Israele chiedeva un budget fra i 4,1 e i 4,5 Mld annui, quale “compensazione” per l’accordo sul nucleare iraniano. L’intesa è stata raggiunta sulla base di 3,8 Mld all’anno; per raggiungerla ha contribuito notevolmente la spinta delle lobby Usa, sia quella ebraica che quella degli armamenti, interessata alle massicce forniture a Tel Aviv.

Il nuovo MoU (Memorandum of Understanding), che sostituirà quello in scadenza, sarà sottoscritto a giorni. Si tratta del più costoso programma di assistenza militare mai approvato dagli Stati Uniti.

L’Amministrazione Obama ha voluto fortemente questa intesa, per smorzare le forti polemiche innescate con l’accordo con Teheran raggiunto a Vienna l’anno scorso. Nel MoU, tuttavia, contrariamente alle richieste iniziali di Tel Aviv, Israele s’impegna a non richiedere al Congresso Usa nuovi fondi e a rinunciare gradualmente a diverse concessioni economiche ed industriali fin qui godute. Inoltre, è dal nuovo MoU che proverranno i fondi per la difesa missilistica israeliana, fin qui finanziati separatamente dal Congresso.

Gli Stati Uniti hanno fin qui finanziato e/o sviluppato congiuntamente i tre sistemi di difesa aerea missilistica di Israele: Iron Dome (a corto raggio), David’s Sling (a medio raggio) ed Arrow (a lungo raggio).

Nella sostanza, l’accordo congela il livello d’aiuti fin qui concesso, facendo confluire in esso anche gli stanziamenti deliberati a parte dal Congresso; ma a fronte di ciò, Tel Aviv dovrà rinunciare, sia pur gradualmente, a diverse altre condizioni privilegiate. Da indiscrezioni, pare che Natanyahu abbia accettato l’accordo, da lui giudicato insoddisfacente, per evitare l’incertezza derivante dalla trattativa con un nuovo Presidente Usa.

Nell’ultima lista della spesa presentata lo scorso anno, Israele chiedeva la fornitura di F-15I equipaggiati con nuovi radar, oltre a V-22 Osprey per l’infiltrazione di Forze Speciali nel territorio degli Stati confinanti.
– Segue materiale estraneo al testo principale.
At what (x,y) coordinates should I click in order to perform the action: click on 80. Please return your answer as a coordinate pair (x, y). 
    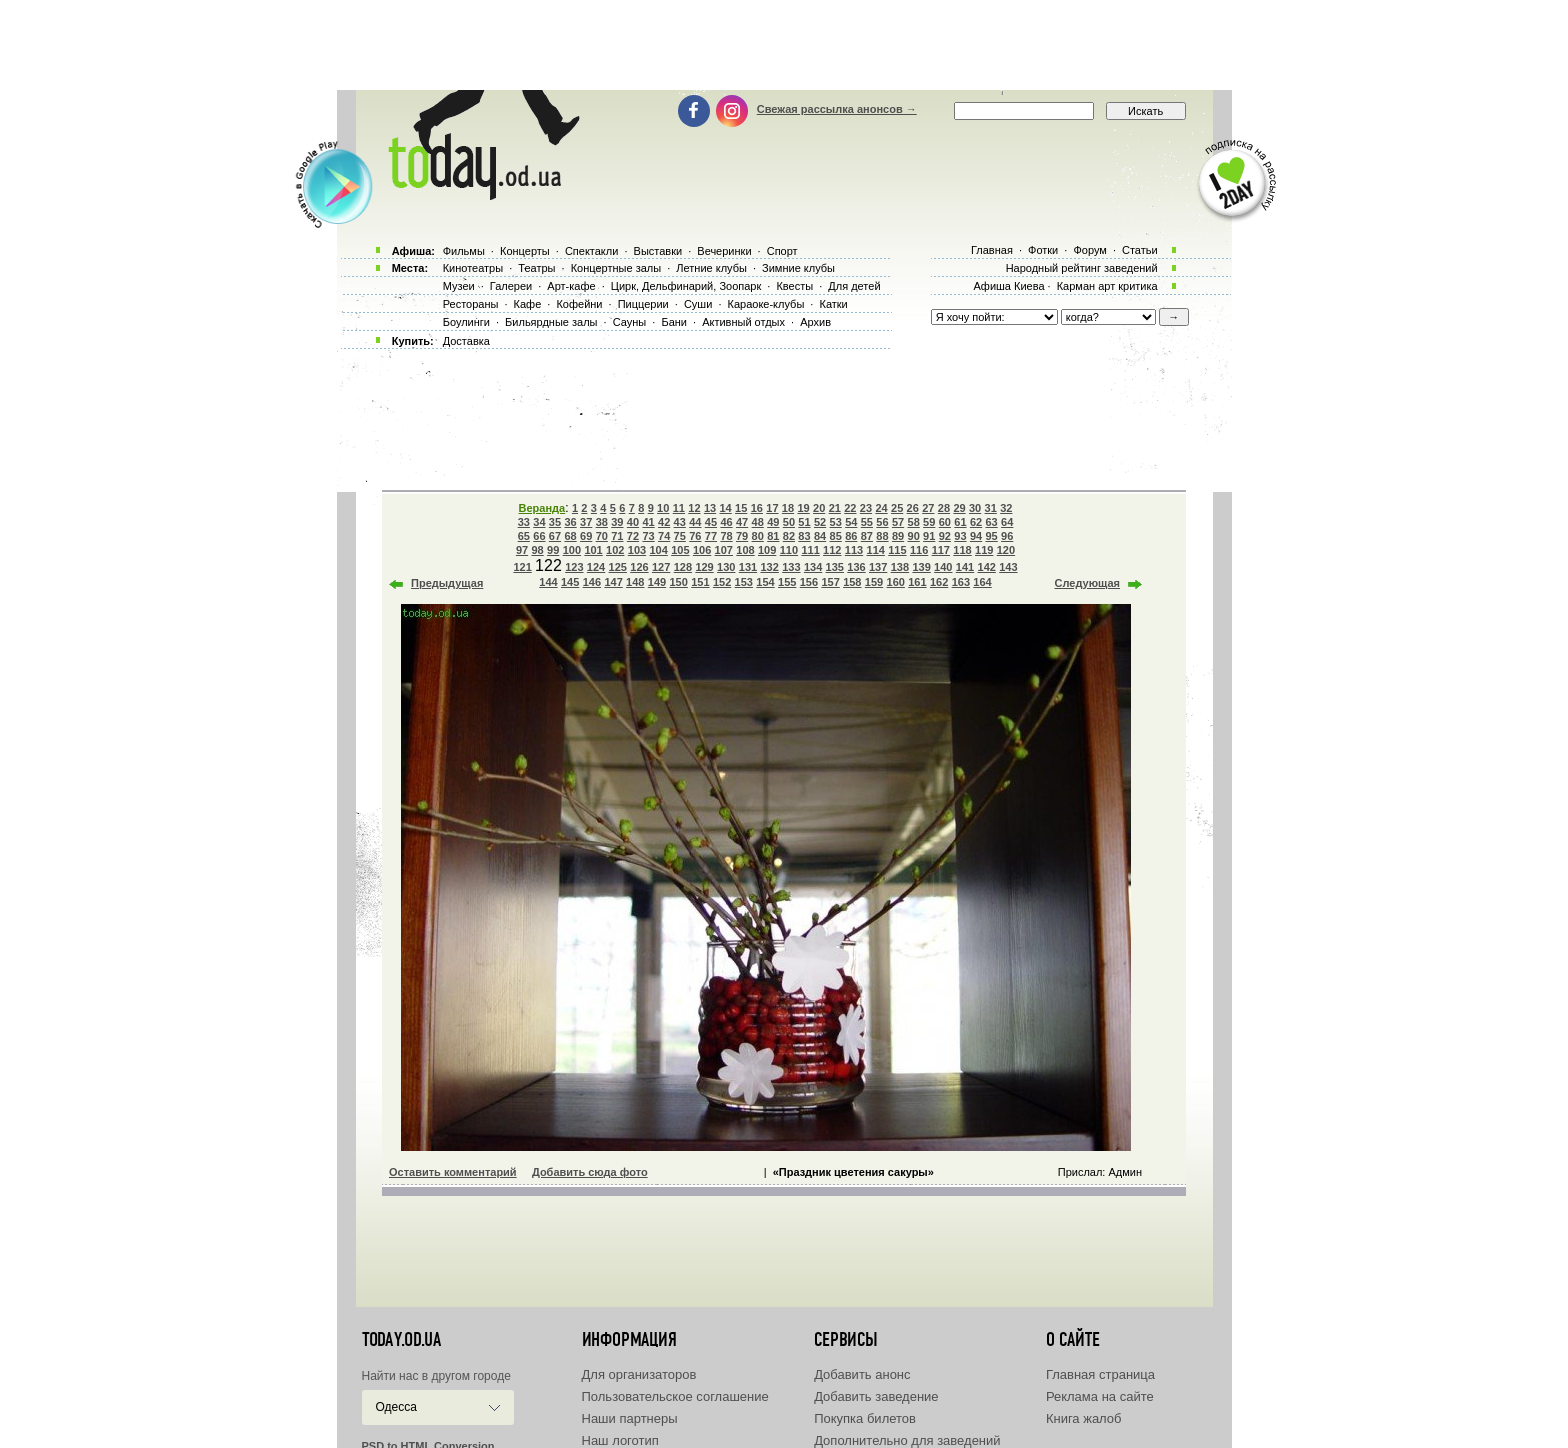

Dalle forniture a Tel Aviv, dipende anche il mantenimento in funzione delle linee di produzione di alcuni sistemi d’arma Usa, come appunto gli F-15.
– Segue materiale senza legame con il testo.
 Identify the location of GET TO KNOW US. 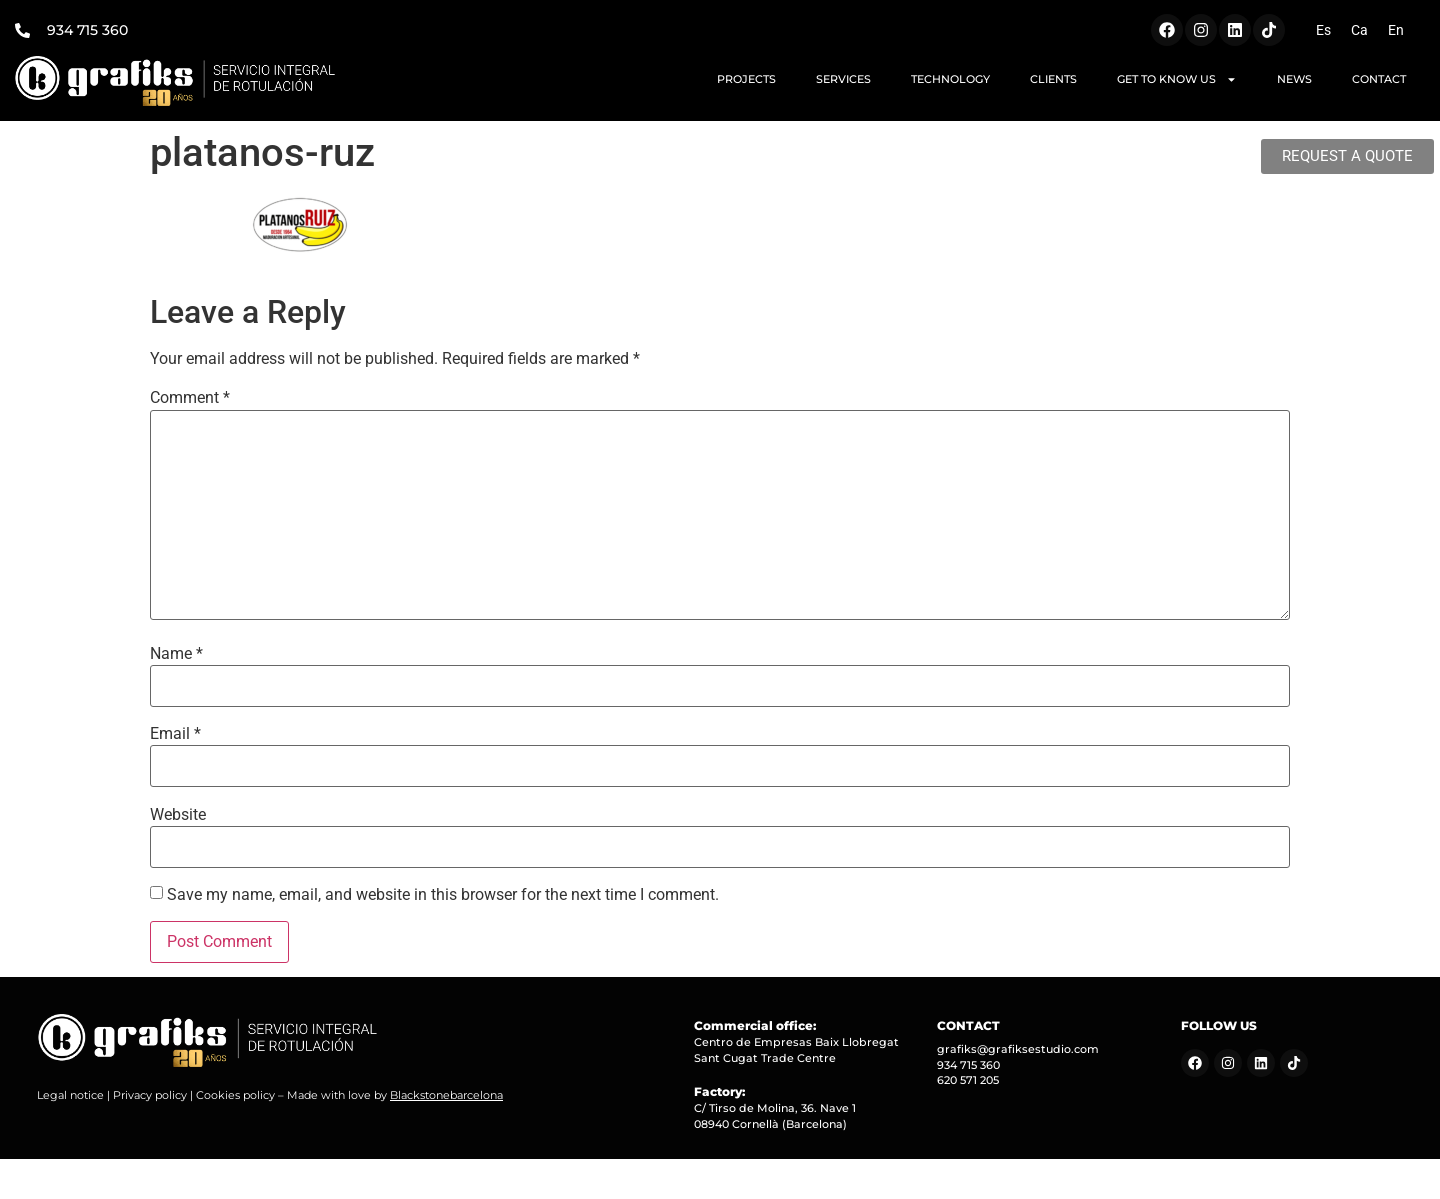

È tuttavia dubbio che la spesa approvata, in assenza di ulteriori accordi al momento esclusi dal MoU, possa soddisfare le richieste israeliane. Toccherà al nuovo Congresso, e soprattutto alla nuova Amministrazione, impinguare ulteriormente il già imponente flusso di aiuti militari, ma dovrà farlo con una legge speciale che superi i paletti posti nell’accordo raggiunto.